Attributed to Doug M.
Doug is known to many in Calgary for his regular morning notes and meditations. That and his habit of service to the world that is, to my experience, unique. He cleans sinks. Everywhere he goes he cleans the sinks in the bathrooms. Now, I suspect that he is very careful about choosing the buildings that he goes into, but regardless, it is a fine habit that he acquired after agreeing to a post-treatment maintenance contract that required a brief act of anonymous service to the world.
If this is not enough, Doug develops great aphorisms, like this one.
So true is the statement. So often I walk into meetings in business, conversations with friends, and prayers with God ‘knowing it all.’ There is no room to listen, much less learn. I already know it all.
And knowing it all has a couple of different dimensions. One way that I know it all is to really believe that I know and accurately perceive all relevant facts. Moreover, I perceive these facts from an appropriately majestic vantage point. High above the common crowd. This way of ‘knowing it all’ is amusing and even I can dismiss it when it is pointed out.

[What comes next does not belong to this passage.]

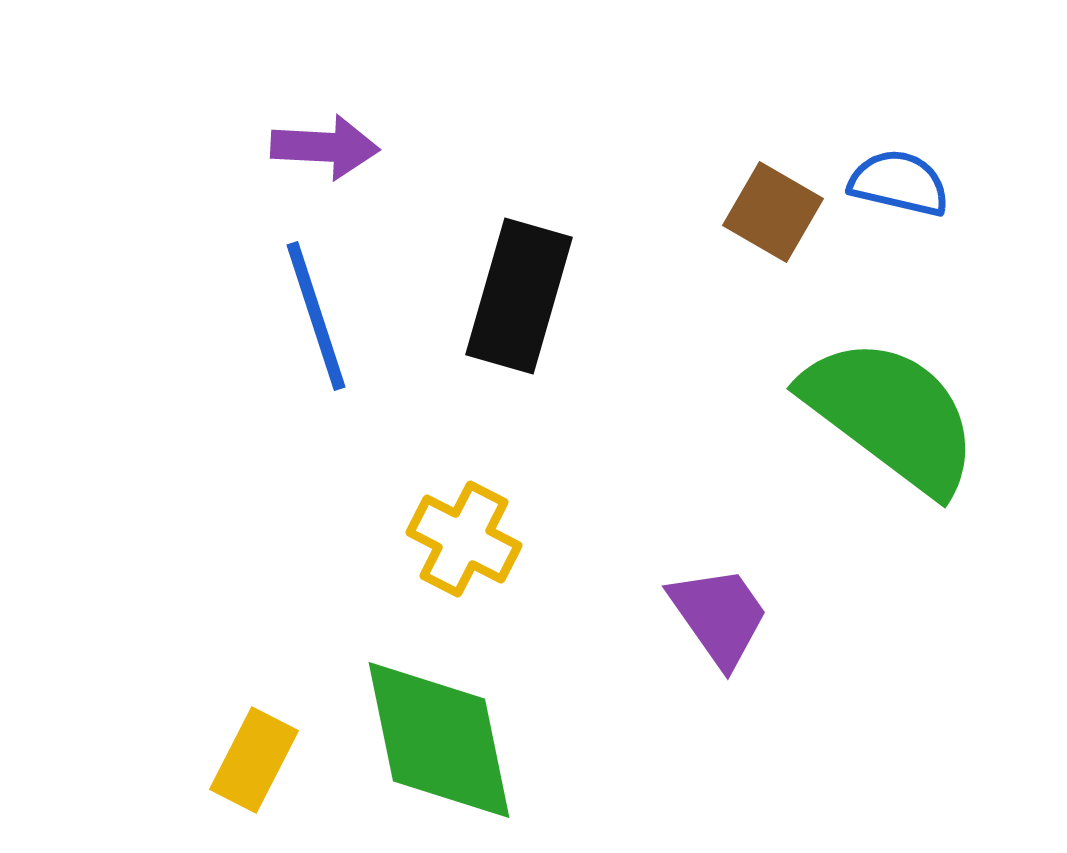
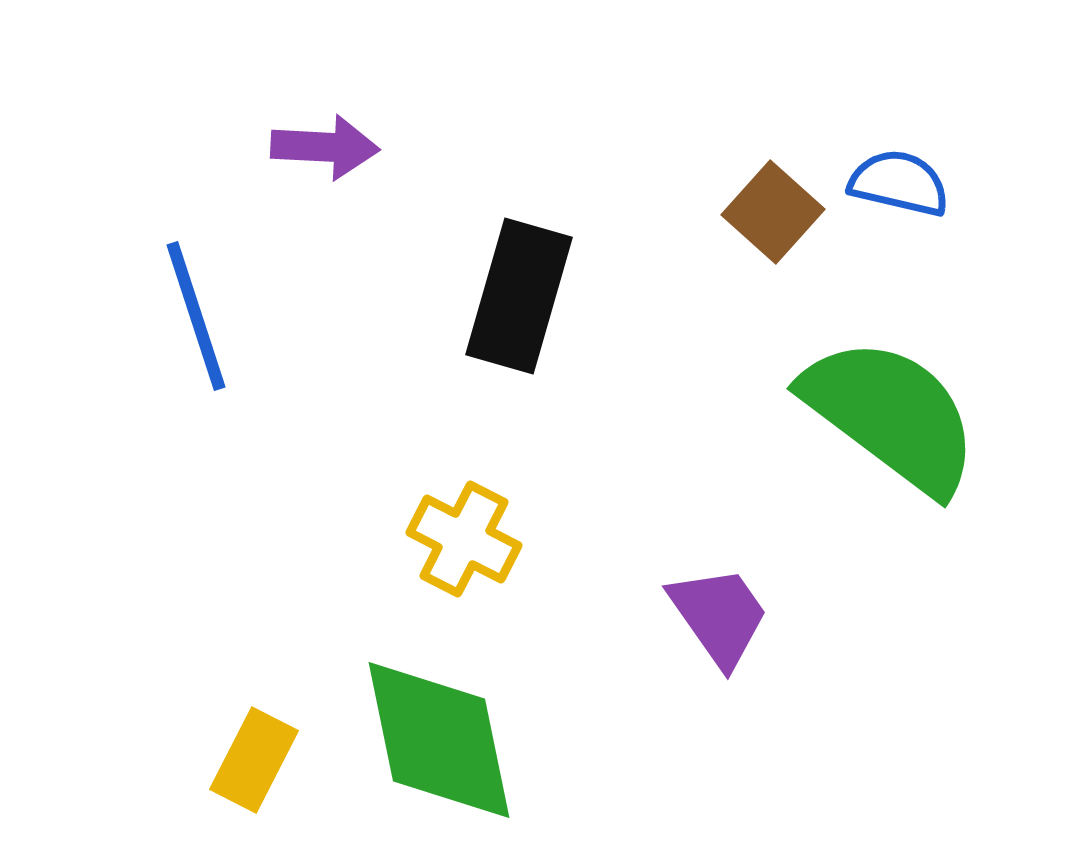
brown square: rotated 12 degrees clockwise
blue line: moved 120 px left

Though it sometimes takes a herculean effort to dislodge the attitude of superiority and justification that this mental attitude engenders.
But a more insidious and difficult manner of ‘knowing it all’ is to reach a conclusion and lock on to it as the final word. Then regardless of evidence and other viewpoints, I can defend to the death the opinions and views that I have carefully, or carelessly, reached.
In either case, I am not in a position to listen or learn. My mind is fully and completely closed.